Many years later, a spiritual friend, who is now deceased, told me of his run-ins with Dawkins at lectures in London and I subsequently learned how Dawkins had dismissed James Lovelock to the extent that it had a severe effect on Lovelock’s well being. It seemed clear to me that Dawkins represented a polar opposite to Lovelock, and that Dawkins ever more complex theories to explain evolution were a defence to Lovelock’s ideas of an embracing reality in the natural world around us – to the extent in it being planet wide - Gaia.

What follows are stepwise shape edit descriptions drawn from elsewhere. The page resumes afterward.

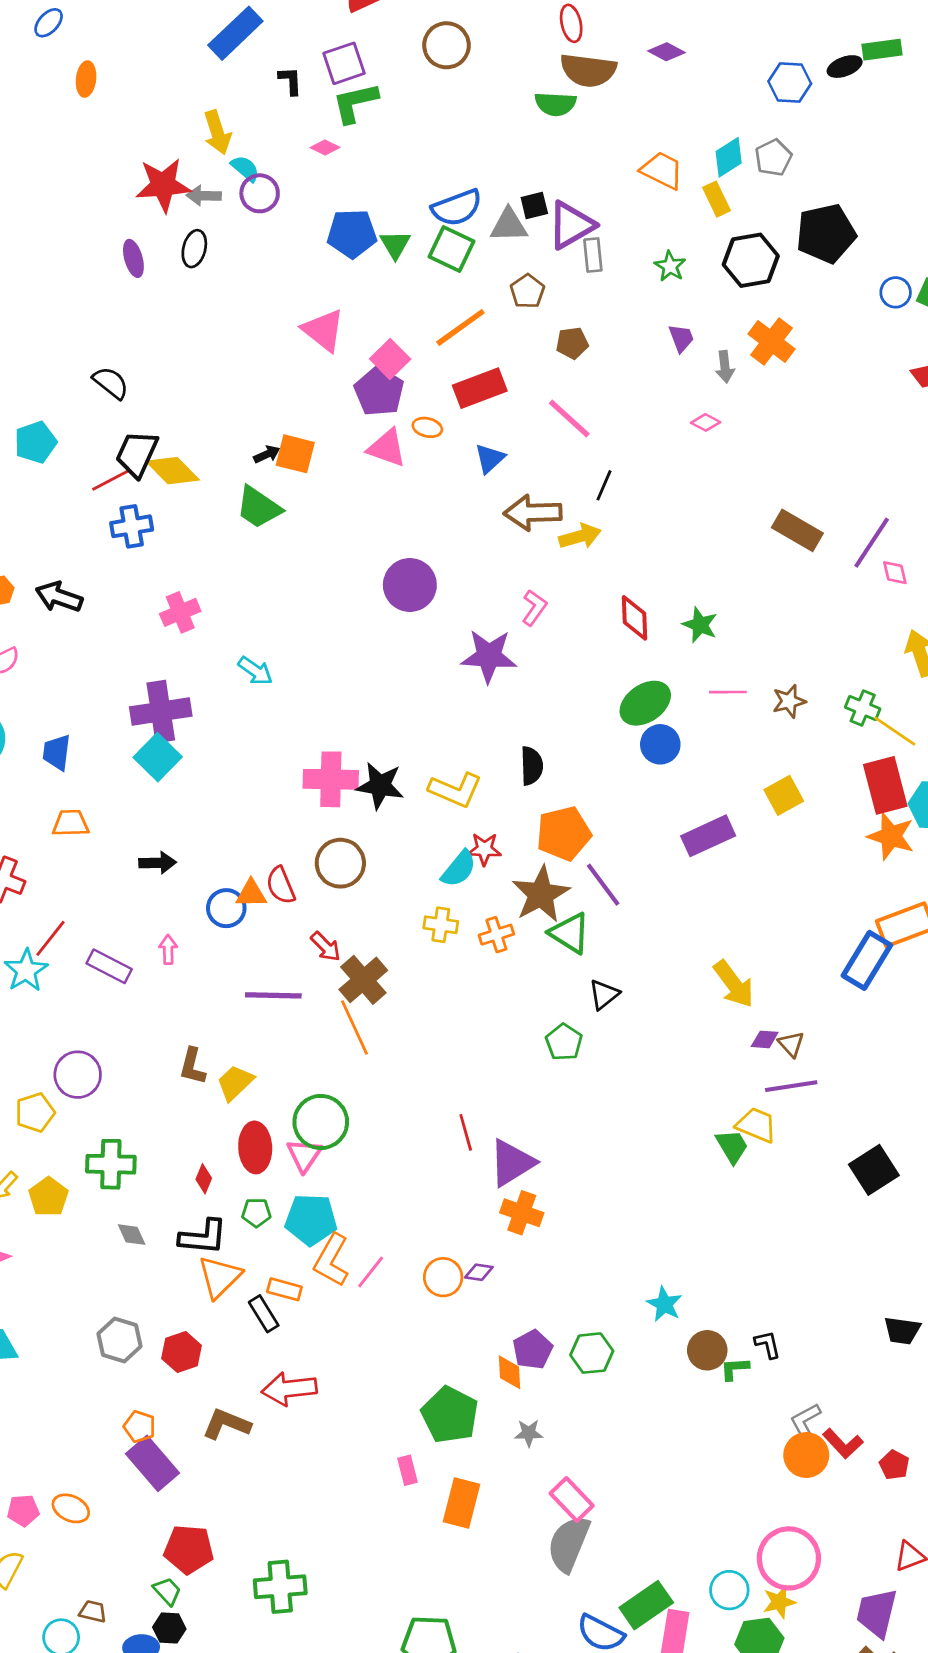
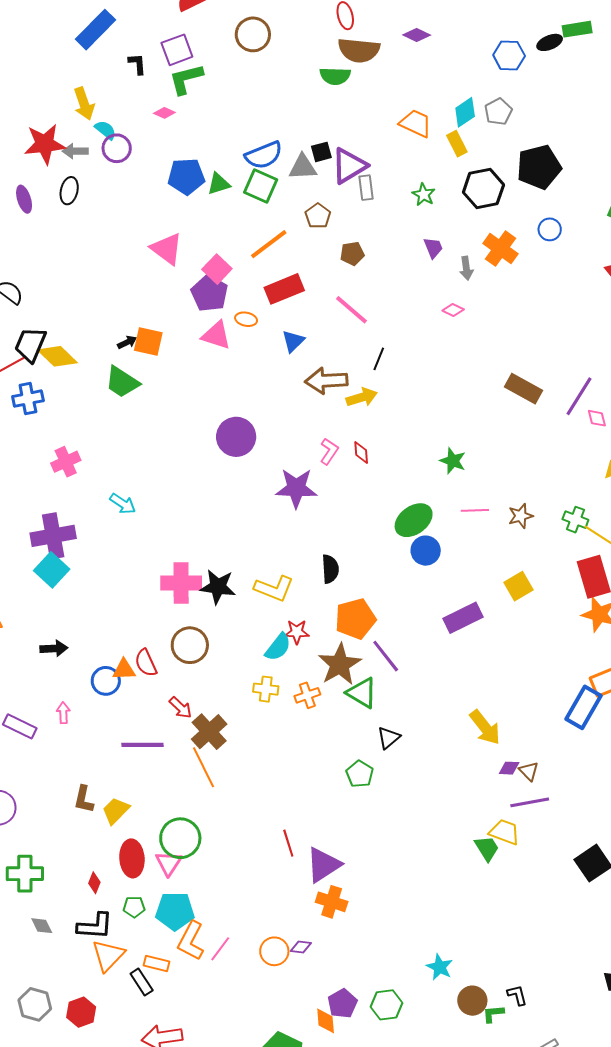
green triangle: (395, 245) -> (219, 184), turned 45
blue circle: (896, 292) -> (550, 229), moved
red diamond: (635, 618) -> (361, 453), moved, size x0.7

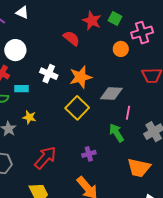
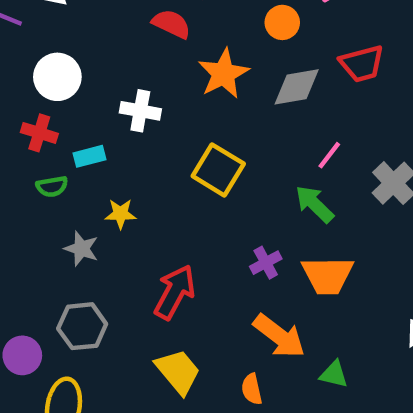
orange star: (81, 77) -> (223, 74), moved
gray diamond: (111, 93) -> (297, 87), moved
pink line: (128, 113) -> (329, 155), turned 40
orange trapezoid: (139, 168) -> (328, 275), moved

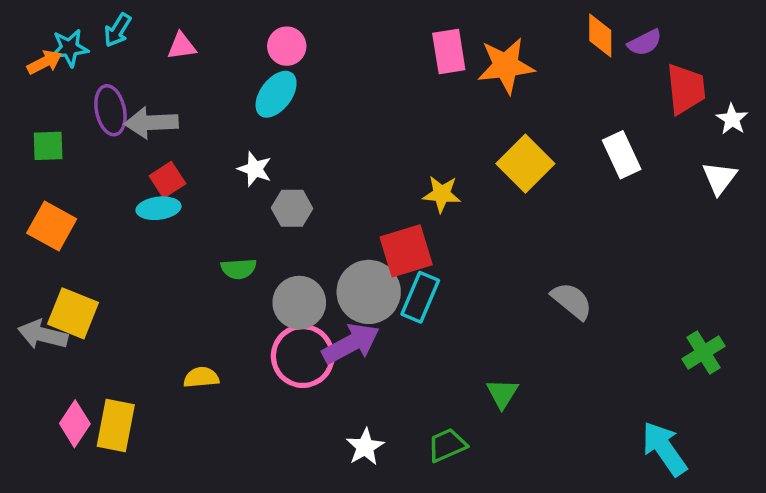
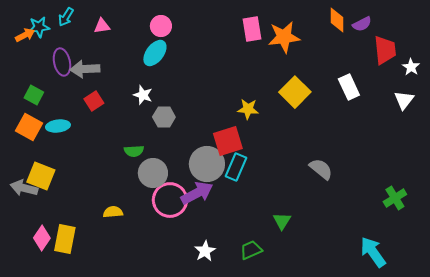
green square: (48, 146) -> (34, 95), moved, turned 30
cyan ellipse: (159, 208) -> (58, 126), moved
gray circle: (299, 303) -> (153, 173), moved

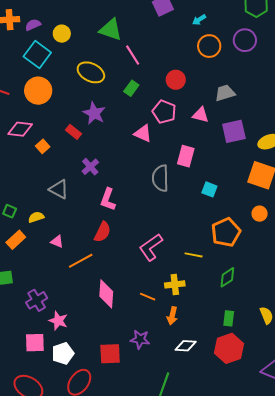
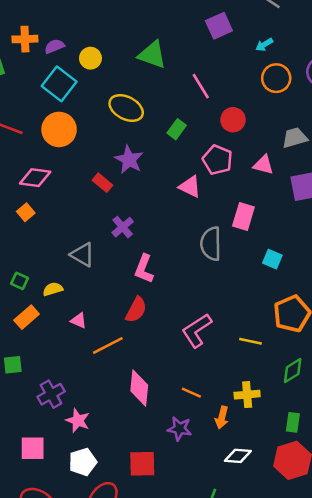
pink line: (133, 55) -> (201, 86), moved
orange square: (43, 146) -> (26, 212), moved
yellow cross: (175, 284) -> (247, 395), moved
purple star: (140, 339) -> (179, 429), moved
pink square: (35, 343) -> (33, 448), moved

What was missing from Dawkins was the acceptance of teleology, the very function Jung was proposing in his idea of an unconscious God that was programming natural reality through a spiritual process. I realised, it could only be so, given the timescales involved - that this engine of creation was an unconsciously derived, but nevertheless purposive entity. Dawkins quite naturally reviled the creationists on the mere basis of the fossil record, not realising god’s psychical origins as phenomenology and therefore forcing him to explain God, (as it was expressed through human material ritual over the last several millennial) - as a grand delusion.

It is in contrast to Dawkins that ANY unfolding of this unconscious process into consciousness will involve Nature changing and in effect becoming a more conscious entity, with all that it will imply for natural justice in the world.